Julio Delgado (PSB) nega mudança de voto e diz que segue favorável a impeachment https://t.co/FwOSQqtOgh pic.twitter.com/jyYVDfJWgo
— Diario de Pernambuco (@DiarioPE) April 16, 2016
Do outro lado, Ronaldo Lessa, filiado no PDT, votou contra o impeachment, após dias de indecisão.
Não sei se até o final da tarde de hoje eu anuncio meu voto. A inclinação principal é votar com a orientação do partido. Mas ainda não decidi. Me preocupo com ruptura de um mandato. Para tirar tem que estar bem calçado de que houve crime. A questão política não pode se sobrepor à jurídica”, revelou, em entrevista ao site G1, dois dias antes da votação. Lessa foi o último parlamentar a votar no domingo.
Um pequeno contraponto a favor de Dilma: os abstencionistas
A poucos minutos do início da votação, grupos favoráveis à destituição de Dilma Rousseff temiam a ausência de dez dos 513 deputados na Casa Legislativa. Com um iminente resultado renhido, as ausências favoreceriam o governo ao dificultar que se chegassem aos 342 votos necessário para aprovar o impeachment. O jornal Estadão relatou que durante o início da sessão, pessoas próximas do vice-presidente, Michel Temer, terão estado à caça dos deputados que se encontravam ausentes.
Resultado: houve apenas dois deputados ausentes na votação. Clarissa Garotinho (PR) justificou a sua ausência ao jornal Extra ao dizer que estava afastada da Casa Legislativa por uma questão de saúde. “Há 10 dias, passei mal em Brasília e fui levada para o departamento médico da Câmara. Lá fiquei em observação por uma hora e fui submetida a um eletrocardiograma. Na terça-feira desta última semana fui consultada pelo médico que acompanha o meu pré-natal e ele solicitou a licença-maternidade”, disse.
Aníbal Gomes (PMDB) também utilizou a mesma justificativa. “O deputado Aníbal Gomes passou por uma cirurgia delicada na coluna e está internado na UTI, por isso está ausente”, explicou Leonardo Picciani, líder do PMDB na Câmara dos Deputados, durante a votação.
Houve, no entanto, um pequeno contraponto que pesou a favor de Dilma Rousseff. Tratam-se dos sete parlamentares que optaram por abster-se durante a votação.
Foi o caso de Pompeo de Mattos (PDT), que afirmou ser contra a corrupção ao se abster. “Nem Dilma, nem Temer, nem Cunha. Quero eleições limpas e honestas”, declarou durante a votação.
Já o secretário estadual de Transportes, Sebastião Oliveira, filiado no PR, votou pela abstenção depois de adiar 24 horas o seu pedido de afastamento do governo, de modo a beneficiar a presidente. Outro caso é o do deputado Beto Salame (PI), que já foi destituído da direção do partido no estado do Pará após abster-se da votação, segundo avança a revista IstoÉ Dinheiro.

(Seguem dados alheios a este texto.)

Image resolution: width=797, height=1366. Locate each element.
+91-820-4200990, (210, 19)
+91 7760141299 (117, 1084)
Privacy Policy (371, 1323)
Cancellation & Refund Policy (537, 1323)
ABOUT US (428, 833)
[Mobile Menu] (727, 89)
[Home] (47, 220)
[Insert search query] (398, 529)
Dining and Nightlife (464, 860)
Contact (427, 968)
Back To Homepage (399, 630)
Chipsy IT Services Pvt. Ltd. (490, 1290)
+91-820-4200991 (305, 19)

#Votação1704 Sebastião Oliveira (PR), que não havia adiantado seu voto, se absteve de votar pic.twitter.com/3ThNlvfbIb
— Jornal do Commercio (@jc_pe) April 18, 2016
Desobediências por partido
Segundo aponta a agência Aos Fatos, dos 137 votos contrários à destituição de Dilma Rousseff, apenas os deputados do PT, o PC do B e o PSOL seguiram o sentido de voto dos partidos.

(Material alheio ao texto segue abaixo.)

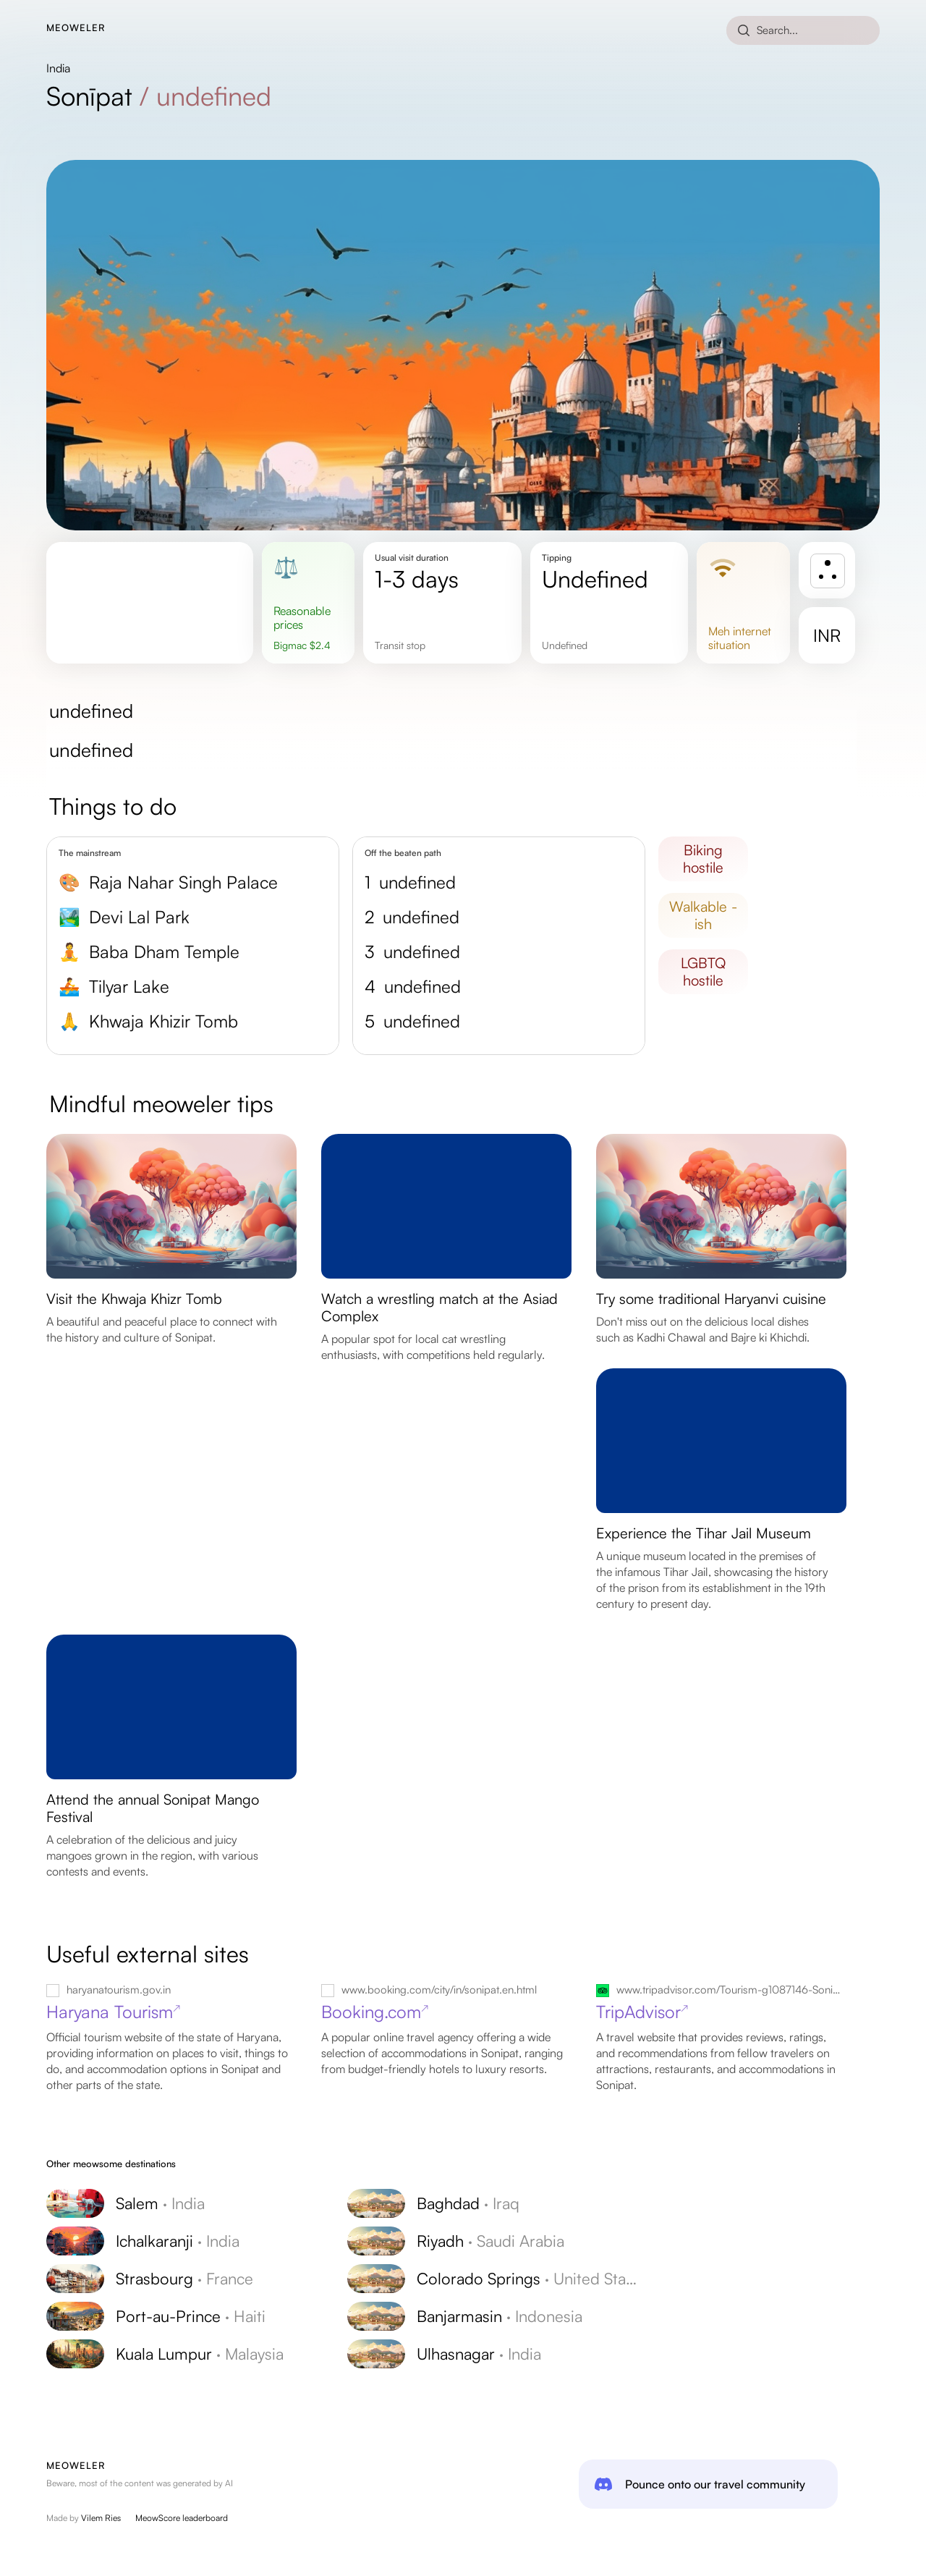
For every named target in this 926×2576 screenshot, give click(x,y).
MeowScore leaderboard (181, 2517)
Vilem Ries (101, 2517)
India (58, 68)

Entre os partidos que fazem parte da base de governação, o PDT foi o menos desobediente: 6 dos 19 deputados do partido votaram “sim”. No PR, a taxa de desobediência sobe para 26 de 40 deputados e no PSD, para 29 de 37 parlamentares.
O fenómeno repetiu-se de maneira mais tímida ente os partidos da oposição. PSDB, DEM, PRB, Solidariedade, PSC, PV e PMB votarão todos a favor do impeachment. No PP, houve opositores à decisão: sete deputados votaram “não” ou abstiveram-se. O partido já abriu um processo disciplinar contra os parlamentares.